On Aug 6, 2007, at 2:22 AM, Johannes Schindelin wrote:
On Sun, 5 Aug 2007, Steffen Prohaska wrote:
I found it quite useful to be able to commit diff chunks selectively.
But how do you make sure that it works as expected? I.e. when you
commit
a hunk using, say, variable "rule_the_world", and by mistake
(happen to me
all the time, maybe to you, too?) forgot to select the hunk which
declares
that variable, maybe because it is hidden in a forest of other
variables?
In various ways, the details depend on what I'm doing. Here are three
examples.
1) I push the commit to a faster machine to compile it there and
continue
working on the next commit (a complete build of the software package
that
I'm mostly working on takes approximately 30 min on our fastest
machines. I
can't wait for this before I continue working. Luckily a complete
compile is
rarely needed).
2) I don't care about a single commit. I only care about the result of a
series of commits. I need to check on multiple architectures anyway
and can't
thoroughly test what I'm doing right now. Regularly gcc and Microsoft
compilers disagree on warnings.
3) I push a series of commits to my scratch space and wait one night
for the
automated builds to complete on all architectures.

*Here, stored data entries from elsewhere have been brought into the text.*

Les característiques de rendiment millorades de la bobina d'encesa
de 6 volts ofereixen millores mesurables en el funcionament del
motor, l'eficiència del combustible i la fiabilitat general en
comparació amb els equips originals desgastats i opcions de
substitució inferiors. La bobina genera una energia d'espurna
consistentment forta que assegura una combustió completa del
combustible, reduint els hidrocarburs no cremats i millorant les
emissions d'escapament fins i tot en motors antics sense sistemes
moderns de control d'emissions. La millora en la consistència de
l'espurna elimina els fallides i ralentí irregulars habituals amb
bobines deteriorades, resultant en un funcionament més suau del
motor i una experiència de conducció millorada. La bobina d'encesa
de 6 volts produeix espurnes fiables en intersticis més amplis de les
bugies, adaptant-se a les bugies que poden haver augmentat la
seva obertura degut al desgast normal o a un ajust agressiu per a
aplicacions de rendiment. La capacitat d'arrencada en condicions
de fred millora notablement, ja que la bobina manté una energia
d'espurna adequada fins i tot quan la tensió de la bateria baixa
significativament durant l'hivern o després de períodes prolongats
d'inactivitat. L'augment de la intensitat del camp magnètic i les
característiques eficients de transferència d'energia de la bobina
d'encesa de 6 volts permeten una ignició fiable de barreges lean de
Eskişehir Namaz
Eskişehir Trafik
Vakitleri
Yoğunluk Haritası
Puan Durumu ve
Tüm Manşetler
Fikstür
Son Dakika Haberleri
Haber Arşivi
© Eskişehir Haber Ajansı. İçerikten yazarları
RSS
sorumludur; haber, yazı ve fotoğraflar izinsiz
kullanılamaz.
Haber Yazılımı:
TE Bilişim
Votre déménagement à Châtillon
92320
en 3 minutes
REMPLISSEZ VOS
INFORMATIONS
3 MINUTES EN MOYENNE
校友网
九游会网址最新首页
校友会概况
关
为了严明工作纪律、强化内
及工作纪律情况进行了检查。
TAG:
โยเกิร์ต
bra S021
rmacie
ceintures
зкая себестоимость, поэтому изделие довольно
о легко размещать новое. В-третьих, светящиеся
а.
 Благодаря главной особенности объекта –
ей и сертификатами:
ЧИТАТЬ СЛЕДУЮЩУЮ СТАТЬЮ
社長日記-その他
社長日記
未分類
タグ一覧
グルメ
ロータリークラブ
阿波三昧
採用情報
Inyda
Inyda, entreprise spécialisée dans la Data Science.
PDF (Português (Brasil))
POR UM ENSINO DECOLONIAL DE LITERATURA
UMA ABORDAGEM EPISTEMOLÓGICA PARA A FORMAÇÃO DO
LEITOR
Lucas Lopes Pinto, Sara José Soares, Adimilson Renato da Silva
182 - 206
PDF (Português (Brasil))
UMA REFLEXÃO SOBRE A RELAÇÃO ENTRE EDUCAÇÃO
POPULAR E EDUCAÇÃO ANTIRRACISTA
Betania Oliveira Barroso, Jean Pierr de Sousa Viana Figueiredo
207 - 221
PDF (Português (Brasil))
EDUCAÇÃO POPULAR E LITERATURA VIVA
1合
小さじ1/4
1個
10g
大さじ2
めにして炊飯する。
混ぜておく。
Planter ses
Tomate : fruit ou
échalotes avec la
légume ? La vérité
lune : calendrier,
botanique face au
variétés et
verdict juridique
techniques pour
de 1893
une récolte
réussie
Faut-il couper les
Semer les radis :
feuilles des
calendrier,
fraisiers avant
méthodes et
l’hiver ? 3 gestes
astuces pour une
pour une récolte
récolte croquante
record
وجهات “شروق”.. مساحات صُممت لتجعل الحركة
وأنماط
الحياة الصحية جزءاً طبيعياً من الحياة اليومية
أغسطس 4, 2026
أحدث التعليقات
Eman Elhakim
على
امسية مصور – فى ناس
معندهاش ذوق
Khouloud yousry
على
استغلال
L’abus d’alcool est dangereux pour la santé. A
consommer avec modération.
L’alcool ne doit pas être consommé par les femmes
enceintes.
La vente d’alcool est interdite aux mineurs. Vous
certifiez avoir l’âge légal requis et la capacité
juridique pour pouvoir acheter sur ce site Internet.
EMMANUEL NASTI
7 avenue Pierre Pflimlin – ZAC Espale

I _try_ to test commits by my eyes, by compiling, and by running the
version I'll commit. (Okay, sometimes I run the test _after_
committing,
but then I test to see if I have to amend something.)
Option (1) is probably the only solution that fulfills your
requirement that
every single commit should compile and work. This is a perfect
approach but
sometimes take too much time for me.